Gangliosidosis
Gangliosidoses are lipid storage diseases caused by the accumulation of sugary lipids, the gangliosides . A distinction is made between GM 1 , GM 2 and GM 3 gangliosidosis.
GM 1 gangliosidoses
| Classification according to ICD-10 | |
|---|---|
| E75.1 | Other gangliosidoses, including GM 1 gangliosidosis |
| ICD-10 online (WHO version 2019) | |
The GM 1 gangliosidoses are caused by a defect in the enzyme β-galactosidase . This leads to an abnormal storage of sugar-containing lipids, the GM 1 - ganglioside , in cells of the peripheral and central nervous system. The GM 1 gangliosidoses occur in three forms:
Infantile GM 1
Synonym: Norman Landing Syndrome
Onset in newborns. Poor drinking, insufficient weight gain, appear apathetic. In the 1st year of life, hepatosplenomegaly, skeletal changes, generalized seizures, tetraspasticity.
Juvenile GM 1
Synonym: Derry syndrome
Beginning in the 2nd and 3rd year of life. Hypotension and ataxia. Convulsions, mental retardation, tetraspasticity. They usually die before the age of 10 from severe respiratory infections. Miglustat could have a positive effect on the course of the disease.
Adult GM 1
Start between the ages of 3 and 30. Only individual reports are available.
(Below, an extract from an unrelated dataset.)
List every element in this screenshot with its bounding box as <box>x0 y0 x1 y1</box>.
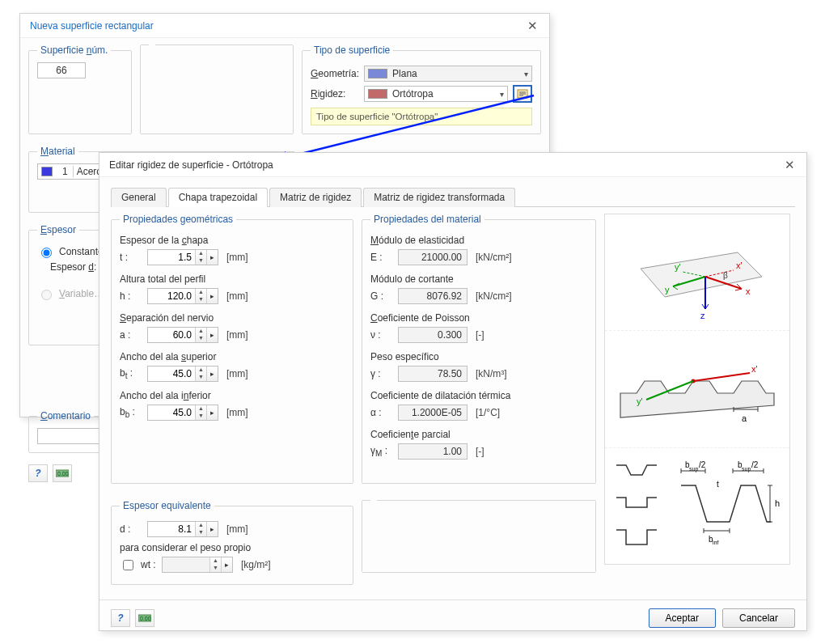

Dysarthria, gait disorders, dystonia.
GM 2 gangliosidoses
| Classification according to ICD-10 | |
|---|---|
| E75.0 | GM 2 gangliosidosis |
| ICD-10 online (WHO version 2019) | |
The GM 2 -Gangliosidosen are a group of lysosomal storage diseases in which sugar-containing lipids that GM 2 - gangliosides , are deposited. There is an infantile (“child”) and a juvenile / adult (“adolescent / adult”) form of GM 2 gangliosidosis. These can appear as different variants:
- GM 2 gangliosidosis variant B ( Tay-Sachs disease ), a defect in the enzyme hexosaminidase A
- GM 2 gangliosidosis variant 0 ( Sandhoff's disease ), a defect in the enzymes hexosaminidase A and hexosaminidase B
The two genetic defects cannot be differentiated based on the symptoms alone.
literature
- M. Beck. Lysosomal storage diseases. Monthly for Pediatrics, Volume 155, Issue 7, July 2007
- M. Beck: GM 1 -Gangliosidosis and Galactosialidosis . In Georg Friedrich Hoffmann (Hrsg.): Metabolic diseases in neurology . Georg Thieme Verlag 2004, ISBN 978-3-13-136321-3 , pp. 54–57 ( limited online version (Google Books) )
Individual evidence
- ↑ gangliosidosis. In: Orphanet (Rare Disease Database).
- ↑ Right diagnosis
- ↑ gangliosidosis. In: Orphanet (Rare Disease Database).